Receivable/Accounts - Information for Credit and Collection Issues

Tuesday, July 21, 2015

Preventing Trust Fund Scams

So, October marks the 4th year Kingston Data and Credit has been in existence, and in that time we’ve had no less than five attempts to defraud us through fraudulent payments to our trust account.  The most recent involved a cheque for over $200,000.  We’ve become aware of what to look for, but looking online, many collection agencies and lawyers have fallen victim to this scheme.  It’s fairly predictable, and we can walk you through some preventative steps.

The Big File Rolls In

Suddenly, out of the blue, you receive a call, email, or most recently, Linkedin messages asking if you can represent them – these can come from China, India, or most recently in our case, Europe.  The request is to represent a company on a very large account, and they will provide documentation or even a collection agreement – while some of these requests might be legitimate, you need to protect your agency or law firm.  There are a few things to watch for and investigate when taking on these accounts.

=> Is the company legitimate?  If you are receiving an email from a CEO of a multinational company, and the email is coming from,, or even, odds are it’s not authentic.  The most recent request we got was from a proper company domain … that on the surface passes the first step.  We go to the website, and everything looks legitimate, however a big red flag there is no phone number to contact the company, so it could be a ‘dummy site’

=> WHOIS is a domain search function on the internet – if you google “WHOIS” you will get a number of sites that pull up domain registry information.  In the case of the latest fraud attempt, it has an accurate address for the registrant, but the domain was only created in March of 2015 … and the agreement or contract provided is from 2013.  That’s the second red flag for fraud.

=> Expanding to a general Google search, there are a number of pages saying the company is 30+ years old and dissolved, others say it’s open and current – but none of them list contact information that we can call the company independently from the number provided to us.  Furthermore, the ‘new client’ contact doesn’t show up on Linkedin.

Money For Nothing

So while our suspicions are up, there’s no reason to not represent the company at this point (unless you are a lawyer with identification requirements through the law society) – however, we get the file listed in our office by email, and before we can even mail out a collection letter, we hear from the debtor!  They are paying $205,000 out of the $600,000 account listed, and the cheque is on it’s way – a little odd?  Not completely out of the question, but beyond suspicious.

And then the cheque magically arrives, and it’s not from the debtor company!  It’s from a completely different company in a different province.  A little independent detective work finds us the cheque company phone number, and after a quick call to their AP department, they confirm it’s not a cheque issued from their company, and they thank us for bringing it to their attention, and they notify their bank.

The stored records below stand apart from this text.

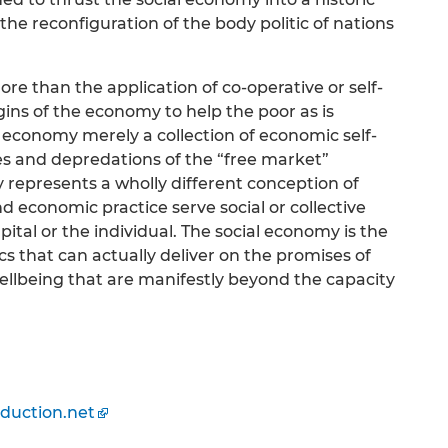
n the reconfiguration of the body politic of nations
re than the application of co-operative or self-
gins of the economy to help the poor as is
l economy merely a collection of economic self-
es and depredations of the “free market”
represents a wholly different conception of
 economic practice serve social or collective
apital or the individual. The social economy is the
s that can actually deliver on the promises of
 wellbeing that are manifestly beyond the capacity
duction.net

Meanwhile, Someone Wants Their Funds

The original ‘creditor’ is now jumping up and down asking when the cheque will clear and when we can do an international wire to Europe to send them their funds, less our commission fee.  Of course they want it as quickly as possible, because 30 days from now, the cheque would be returned insufficient funds, fraudulent, account frozen, or some other reason, and we’d be out the $205,000, with no chance of recovering our money.

Steps To Take

First of all, never disburse funds from trust earlier than required, and certainly if there is a good expectation that the funds will not clear.  Some provinces and states have deadlines for issuing funds within 45 days, or by the 20th day of the following month, but if there is a concern for fraud, don’t do anything other than a trust cheque – international wire transfers are not cancellable! 

Next, always verify your client is legitimate, the cheque is legitimate, and that you are not party to money laundering or fraud – always independently corroborate that everything is on the up-and-up.  Don’t call the phone number on the cheque, Google it and call independently.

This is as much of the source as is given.